RECORDED DATA:
* * * * * * * * *

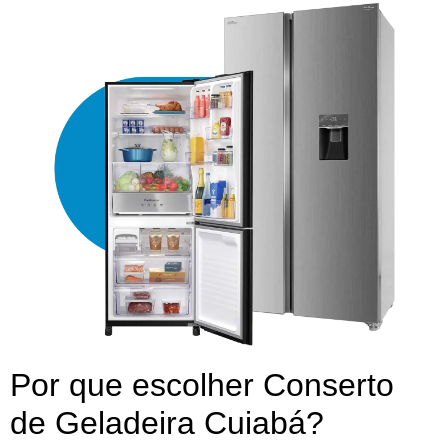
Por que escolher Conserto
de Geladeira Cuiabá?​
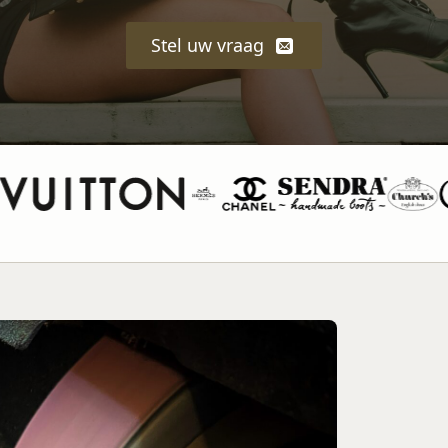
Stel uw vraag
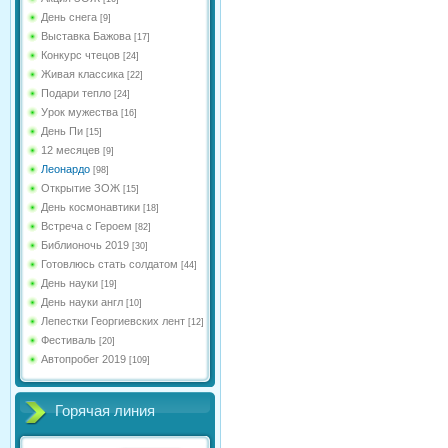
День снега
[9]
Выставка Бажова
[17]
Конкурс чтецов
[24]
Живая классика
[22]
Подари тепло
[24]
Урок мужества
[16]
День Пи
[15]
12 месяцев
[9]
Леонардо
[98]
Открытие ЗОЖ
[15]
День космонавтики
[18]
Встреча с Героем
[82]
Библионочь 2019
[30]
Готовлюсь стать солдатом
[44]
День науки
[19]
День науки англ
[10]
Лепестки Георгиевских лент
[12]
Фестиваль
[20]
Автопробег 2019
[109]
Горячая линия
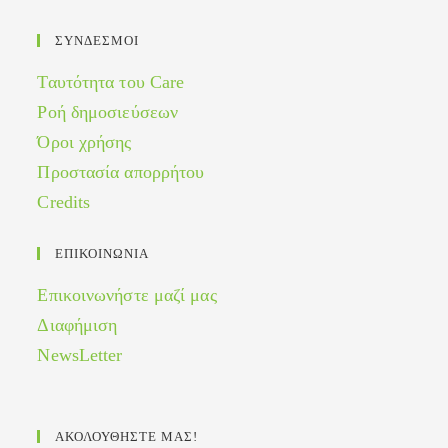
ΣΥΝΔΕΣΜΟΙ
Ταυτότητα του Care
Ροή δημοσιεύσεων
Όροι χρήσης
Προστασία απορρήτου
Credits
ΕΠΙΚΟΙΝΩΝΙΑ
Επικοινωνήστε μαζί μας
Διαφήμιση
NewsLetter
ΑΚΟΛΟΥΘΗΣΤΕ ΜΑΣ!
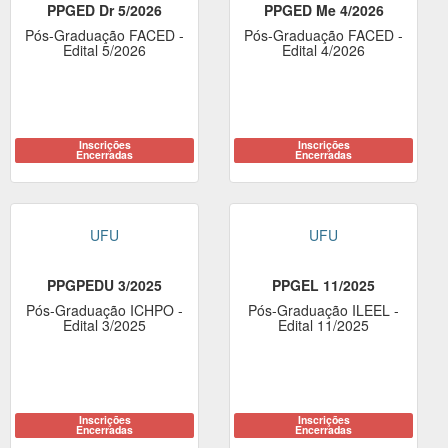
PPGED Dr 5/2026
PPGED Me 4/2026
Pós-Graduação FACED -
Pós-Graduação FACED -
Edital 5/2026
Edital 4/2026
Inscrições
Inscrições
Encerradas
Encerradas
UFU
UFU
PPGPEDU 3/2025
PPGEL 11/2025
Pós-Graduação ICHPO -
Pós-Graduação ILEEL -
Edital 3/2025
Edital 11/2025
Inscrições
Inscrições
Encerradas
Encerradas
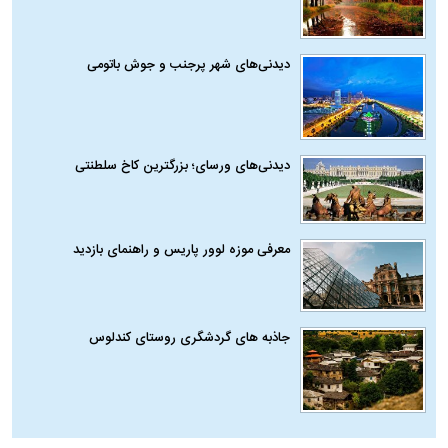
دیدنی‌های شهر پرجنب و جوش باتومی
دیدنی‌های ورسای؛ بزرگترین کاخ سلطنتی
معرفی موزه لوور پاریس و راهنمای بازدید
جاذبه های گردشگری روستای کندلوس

* * * * * * * * *

WHAT IS NEEDED: Restate the listing above word for word and skip each picture.

RESPONSE AREA:
Por que escolher Conserto
de Geladeira Cuiabá?​
Stel uw vraag
День снега
[9]
Выставка Бажова
[17]
Конкурс чтецов
[24]
Живая классика
[22]
Подари тепло
[24]
Урок мужества
[16]
День Пи
[15]
12 месяцев
[9]
Леонардо
[98]
Открытие ЗОЖ
[15]
День космонавтики
[18]
Встреча с Героем
[82]
Библионочь 2019
[30]
Готовлюсь стать солдатом
[44]
День науки
[19]
День науки англ
[10]
Лепестки Георгиевских лент
[12]
Фестиваль
[20]
Автопробег 2019
[109]
Горячая линия
ΣΥΝΔΕΣΜΟΙ
Ταυτότητα του Care
Ροή δημοσιεύσεων
Όροι χρήσης
Προστασία απορρήτου
Credits
ΕΠΙΚΟΙΝΩΝΙΑ
Επικοινωνήστε μαζί μας
Διαφήμιση
NewsLetter
ΑΚΟΛΟΥΘΗΣΤΕ ΜΑΣ!
PPGED Dr 5/2026
PPGED Me 4/2026
Pós-Graduação FACED -
Pós-Graduação FACED -
Edital 5/2026
Edital 4/2026
Inscrições
Inscrições
Encerradas
Encerradas
UFU
UFU
PPGPEDU 3/2025
PPGEL 11/2025
Pós-Graduação ICHPO -
Pós-Graduação ILEEL -
Edital 3/2025
Edital 11/2025
Inscrições
Inscrições
Encerradas
Encerradas
دیدنی‌های شهر پرجنب و جوش باتومی
دیدنی‌های ورسای؛ بزرگترین کاخ سلطنتی
معرفی موزه لوور پاریس و راهنمای بازدید
جاذبه های گردشگری روستای کندلوس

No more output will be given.